Start of RECORDED DATA

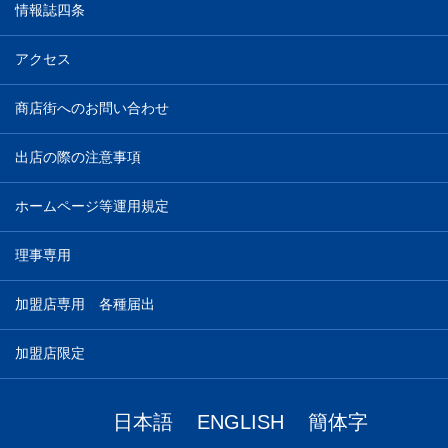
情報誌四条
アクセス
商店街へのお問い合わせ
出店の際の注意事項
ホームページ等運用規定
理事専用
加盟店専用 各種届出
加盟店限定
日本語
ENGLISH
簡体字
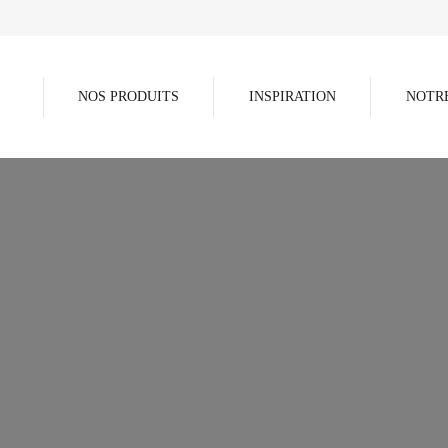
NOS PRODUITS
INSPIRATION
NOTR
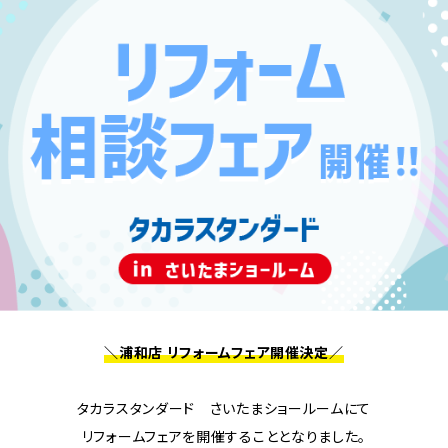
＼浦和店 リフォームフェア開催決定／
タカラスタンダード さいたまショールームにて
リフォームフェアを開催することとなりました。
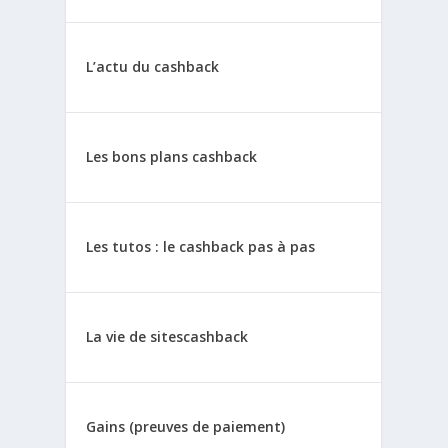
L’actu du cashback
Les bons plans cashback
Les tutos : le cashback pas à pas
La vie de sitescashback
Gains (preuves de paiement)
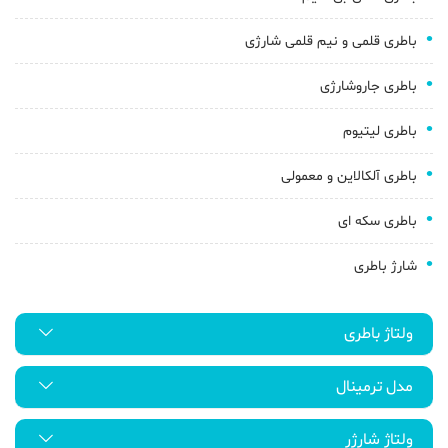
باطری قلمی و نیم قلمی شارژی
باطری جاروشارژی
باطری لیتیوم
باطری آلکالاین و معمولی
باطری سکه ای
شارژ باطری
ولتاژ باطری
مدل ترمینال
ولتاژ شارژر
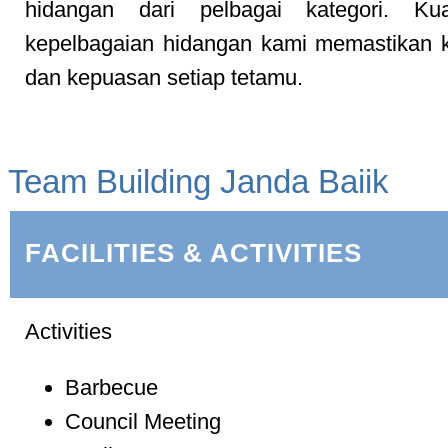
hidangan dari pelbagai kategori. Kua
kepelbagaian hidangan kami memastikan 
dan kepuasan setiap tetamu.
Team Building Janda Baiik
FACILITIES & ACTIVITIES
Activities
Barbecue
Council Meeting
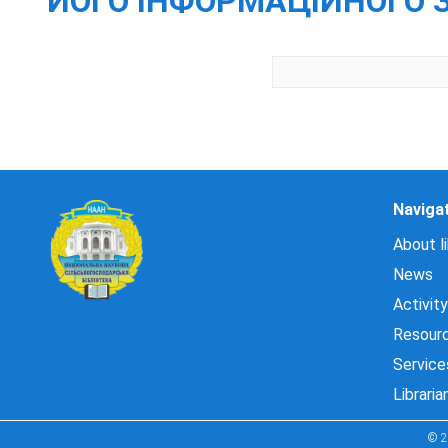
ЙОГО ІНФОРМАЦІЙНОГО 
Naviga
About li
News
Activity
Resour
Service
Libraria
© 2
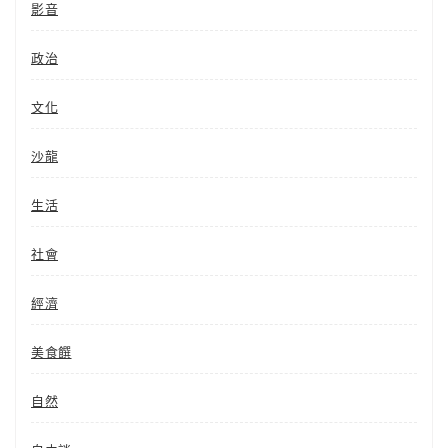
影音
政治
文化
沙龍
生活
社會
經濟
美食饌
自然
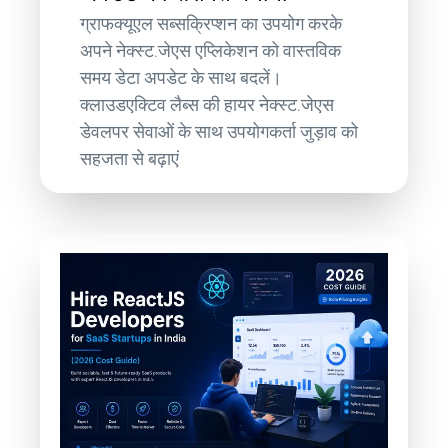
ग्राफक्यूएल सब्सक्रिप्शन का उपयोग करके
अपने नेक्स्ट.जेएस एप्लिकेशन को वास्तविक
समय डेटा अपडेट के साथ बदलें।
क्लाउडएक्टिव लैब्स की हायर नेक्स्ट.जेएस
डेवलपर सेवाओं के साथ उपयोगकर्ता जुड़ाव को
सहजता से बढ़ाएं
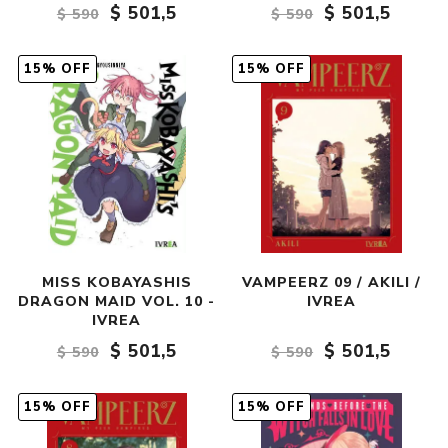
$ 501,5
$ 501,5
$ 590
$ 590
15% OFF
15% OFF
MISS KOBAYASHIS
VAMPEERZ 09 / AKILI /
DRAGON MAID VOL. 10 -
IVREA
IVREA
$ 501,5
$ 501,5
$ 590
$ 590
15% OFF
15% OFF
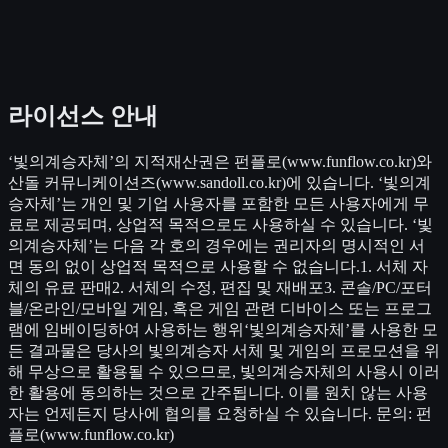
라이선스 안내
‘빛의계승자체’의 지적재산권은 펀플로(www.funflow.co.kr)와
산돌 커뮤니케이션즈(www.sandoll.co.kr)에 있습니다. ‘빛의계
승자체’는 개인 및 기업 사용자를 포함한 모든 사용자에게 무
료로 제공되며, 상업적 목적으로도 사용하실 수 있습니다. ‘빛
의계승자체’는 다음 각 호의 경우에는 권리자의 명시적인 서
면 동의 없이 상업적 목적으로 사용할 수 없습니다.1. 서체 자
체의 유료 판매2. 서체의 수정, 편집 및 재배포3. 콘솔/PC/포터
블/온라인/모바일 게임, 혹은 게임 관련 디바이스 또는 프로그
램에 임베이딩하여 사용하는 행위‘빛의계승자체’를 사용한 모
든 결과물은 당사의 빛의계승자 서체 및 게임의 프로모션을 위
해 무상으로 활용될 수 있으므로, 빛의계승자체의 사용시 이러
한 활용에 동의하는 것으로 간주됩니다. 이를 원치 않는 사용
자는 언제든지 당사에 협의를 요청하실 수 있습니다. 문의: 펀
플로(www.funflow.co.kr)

End of RECORDED DATA

◆ EXERCISE: The answer must be an exact copy of the lines above, from the start of the records through the line with "Gains (preuves de paiement)", and of nothing else; no pictures belong in it.

◆ FINAL ANSWER:
情報誌四条
アクセス
商店街へのお問い合わせ
出店の際の注意事項
ホームページ等運用規定
理事専用
加盟店専用 各種届出
加盟店限定
日本語
ENGLISH
簡体字
NOS PRODUITS
INSPIRATION
NOTR
＼浦和店 リフォームフェア開催決定／
タカラスタンダード さいたまショールームにて
リフォームフェアを開催することとなりました。
L’actu du cashback
Les bons plans cashback
Les tutos : le cashback pas à pas
La vie de sitescashback
Gains (preuves de paiement)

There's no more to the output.